We have spent the last five days anchored in the Baie Hanavave or Bay of Virgins as it is commonly known, on the most southerly island of the group, Fatu Hiva. The bay is surrounded by dramatic columns of rock, it is startlingly beautiful. The water is clean, clear and dark blue over the black volcanic sand and when you look below the surface it as if you are swimming in a huge pot of transparent royal blue ink.
There is again a small village that straggles up the hillside away from the dock. There is a church, a school and a small shop. However the shop has little to sell, the supply ship we are assured will be in on Friday, come back then we are told. It doesn’t really matter with just the two of us onboard we don’t eat much and we have plenty of staples tucked away all over the boat and tons of fruit that we bought from a local boat that came out to the anchorage.
On Wednesday we joined an Australian couple, Margaret and Chris from their boat Storm Bay, for the one hour trek to a waterfall. It was raining again but the scenery was as always wonderful, as the tall vertical cliffs on the coast gave way to forested hills the track got muddier and muddier. We abandoned all pretence of keeping clean and just splashed on through using the frequent fords we crossed to help wash the worst off our footwear. We had a sketched map that had been passed and copied between cruisers probably for years and when we came across a large digger we realised something was wrong. In fact it was creating a space in the forest for improvements to a hydroelectric plant, our path had been bulldozed, the driver pointed us back down the hill, we tramped on through even more mud, wary of falling coconuts as he cleared a swathe of forest behind us.
Finally we found the final steep path and we clambered over fallen trees, boulders and massive roots, every turn bought another intriguing view through the undergrowth down to a fast flowing stream. Our surroundings could have come straight from the set of Indianna Jones. The smell was fabulous, a mix of, sweetness from the hundreds of hibiscus shrubs that are everywhere, earthy tones from the rich soil and that ‘just mown lawn’ smell that came from the damp undergrowth. We reached the waterfall hot and dripping with sweat and revelled in the cool fresh water of the pool at its base. The diversity of plants was vast and tangled, definitely not the spot to drop your favourite sun glasses, despite a extensive search Rick’s will I suspect be lost forever to the jungle.

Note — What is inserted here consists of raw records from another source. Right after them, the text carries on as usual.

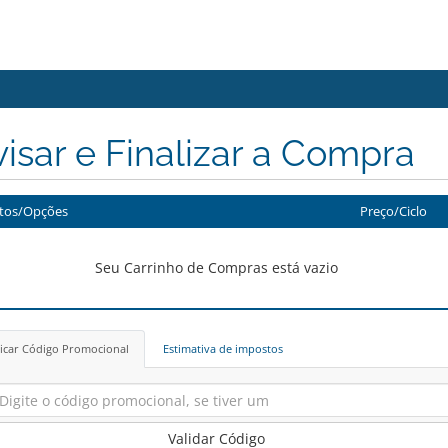
isar e Finalizar a Compra
tos/Opções
Preço/Ciclo
Seu Carrinho de Compras está vazio
icar Código Promocional
Estimativa de impostos
Validar Código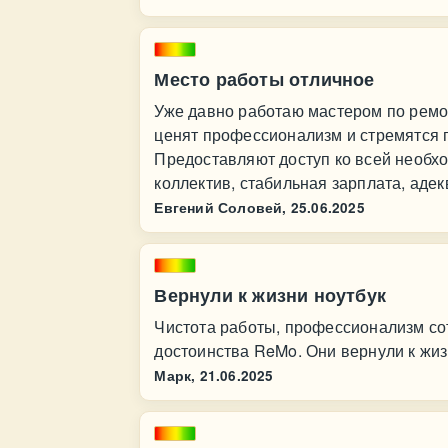
Место работы отличное
Уже давно работаю мастером по ремон
ценят профессионализм и стремятся 
Предоставляют доступ ко всей необх
коллектив, стабильная зарплата, аде
Евгений Соловей,
25.06.2025
Вернули к жизни ноутбук
Чистота работы, профессионализм со
достоинства ReMo. Они вернули к жи
Марк,
21.06.2025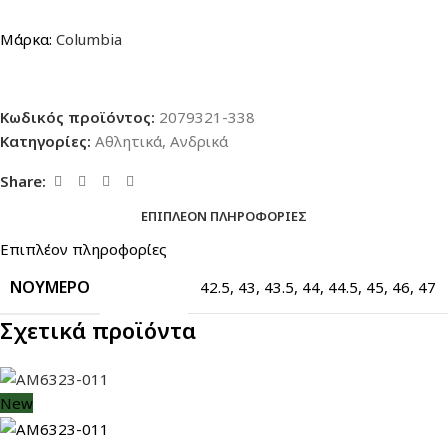
Μάρκα:
Columbia
Κωδικός προϊόντος:
2079321-338
Κατηγορίες:
Αθλητικά
,
Ανδρικά
Share:
ΕΠΙΠΛΈΟΝ ΠΛΗΡΟΦΟΡΊΕΣ
Επιπλέον πληροφορίες
ΝΟΎΜΕΡΟ
42.5
,
43
,
43.5
,
44
,
44.5
,
45
,
46
,
47
Σχετικά προϊόντα
New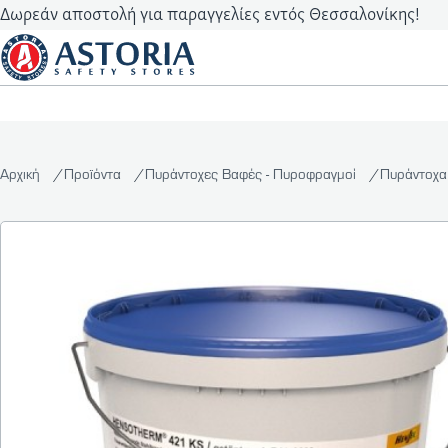
Δωρεάν αποστολή για παραγγελίες εντός Θεσσαλονίκης!
Αρχική
Προϊόντα
Πυράντοχες Βαφές - Πυροφραγμοί
Πυράντοχα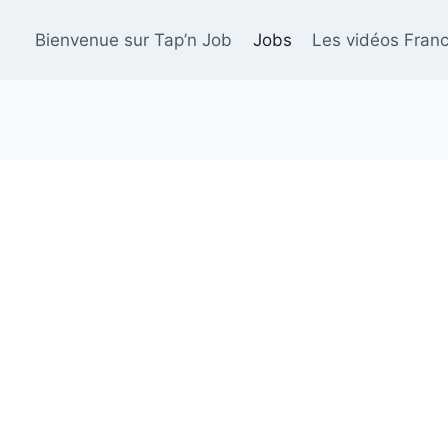
Bienvenue sur Tap’n Job
Jobs
Les vidéos Franc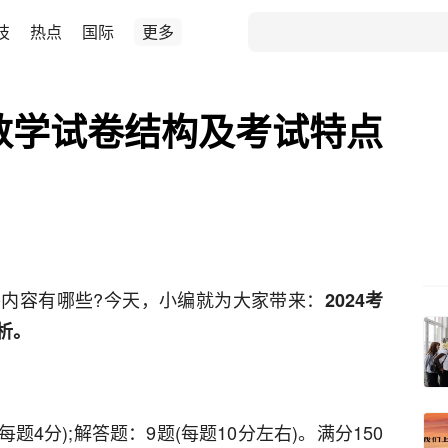
技
热点
国际
更多
研数学试卷结构及考试特点
内容有哪些?今天，小编就为大家带来：
2024考
析。
每题4分);解答题：9题(每题10分左右)。满分150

The next day we explored the coast line, the only word I can think of to describe the steep mountainsides here is corrugated, sharp ridges alternating with deep valleys created by the seemingly constant rain, the water plummeting down from the peaks above us. As they run down to the sea the valleys often end in small coves and we spent a pleasant hour or so motoring in and out of them admiring the shear faces of the massive cliffs and the trees that cling precariously to them. The trip was made especially memorable however by the large pod of dolphins we came across. Two meter long males right down to tiny babies swam all around us, low in the dingy we could almost touch them. We considered getting in to swim with them but didn’t want to frighten them off, so just floated quietly while they investigated us.

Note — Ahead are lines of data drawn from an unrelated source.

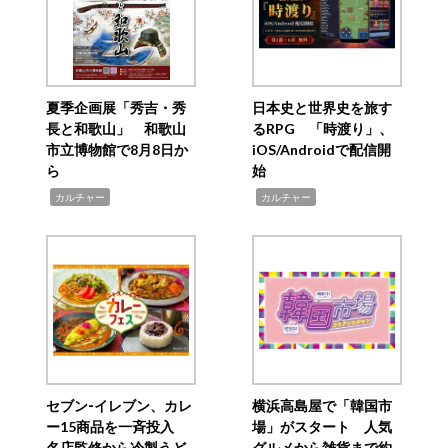
夏季企画展「秀吉・秀
日本史と世界史を旅す
長と和歌山」 和歌山
るRPG 「時渡り」、
市立博物館で8月8日か
iOS/Androidで配信開
ら
始
,
,
カルチャー
カルチャー
セブン‐イレブン、カレ
横浜高島屋で「韓国市
ー15商品を一斉投入
場」がスタート 人気
名店監修から冷製うど
グルメから雑貨まで約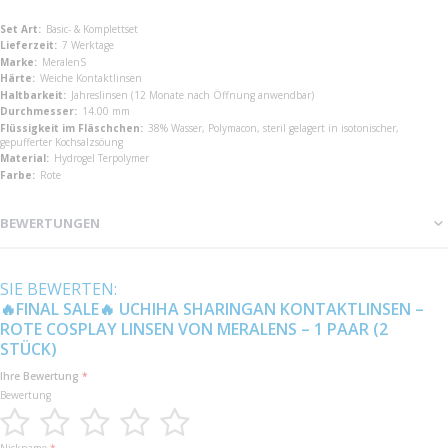
Mehr
Basic- & Komplettset
Informationen
7 Werktage
MeralenS
Weiche Kontaktlinsen
Jahreslinsen (12 Monate nach Öffnung anwendbar)
14.00 mm
38% Wasser, Polymacon, steril gelagert in isotonischer,
gepufferter Kochsalzsöung
Hydrogel Terpolymer
Rote
BEWERTUNGEN
SIE BEWERTEN:
🔥FINAL SALE🔥 UCHIHA SHARINGAN KONTAKTLINSEN –
ROTE COSPLAY LINSEN VON MERALENS – 1 PAAR (2
STÜCK)
Ihre Bewertung
Bewertung
1
2
3
4
5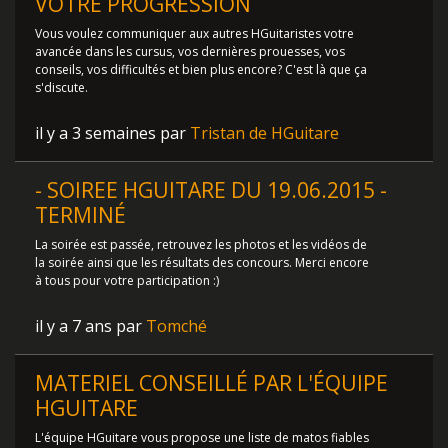
VOTRE PROGRESSION
Vous voulez communiquer aux autres HGuitaristes votre
avancée dans les cursus, vos dernières prouesses, vos
conseils, vos difficultés et bien plus encore? C'est là que ça
s'discute.
il y a 3 semaines par
Tristan de HGuitare
- SOIREE HGUITARE DU 19.06.2015 -
TERMINÉ
La soirée est passée, retrouvez les photos et les vidéos de
la soirée ainsi que les résultats des concours. Merci encore
à tous pour votre participation :)
il y a 7 ans par
Tomché
MATERIEL CONSEILLÉ PAR L'ÉQUIPE
HGUITARE
L'équipe HGuitare vous propose une liste de matos fiables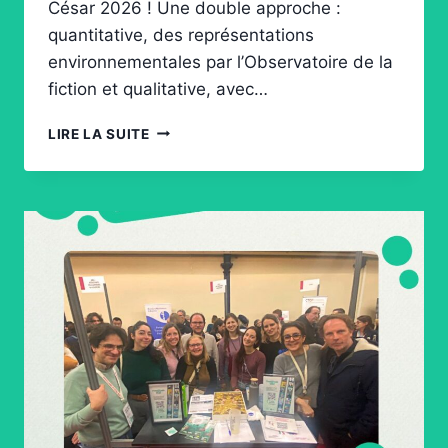
César 2026 ! Une double approche :
quantitative, des représentations
environnementales par l’Observatoire de la
fiction et qualitative, avec…
RÉSULTATS
LIRE LA SUITE
CÉSARS
2026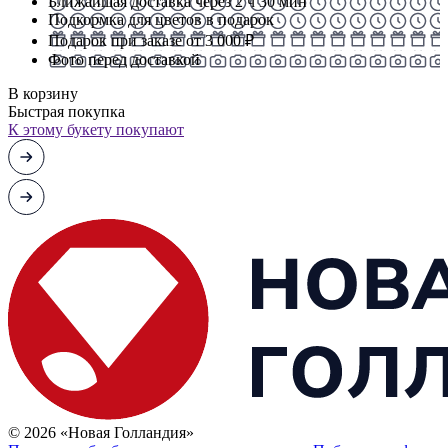
Ближайшая доставка через 2 ч 30 мин
Подкормка для цветов в подарок
Подарок при заказе от 3 000 ₽
Фото перед доставкой
В корзину
Быстрая покупка
К этому букету покупают
© 2026 «Новая Голландия»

We woke Friday to a hubbub of activity in the normally quiet bay. Preparations were in full swing to welcome the supply boat, the Aranui, which has a second function, doubling up as a cruise boat. At midday it anchored at the entrance to the bay and using what looked like WW2 landing craft disgorged a multitude of boxes and hundreds of visitors. The villagers put out stalls of crafts and performed a traditional dance. We took the dingy into the very busy dock and tired up to some rocks. Mingling with the tourists we joined them to watch the girls of the village do their bit on the playing fields of the school but it seemed incongruous having so many people in what had been such a quiet place, we escaped back to the peace of the boat.
Saturday it was as if it had all been in our imagination, a couple of locals chatted on the dock, a few chickens pecked at the grassy verge and a lone dog walked up the street. We revisited the shop and here there were changes, we bought onions, eggs, cheese and biscuits just enough to get us to Nuku Hiva.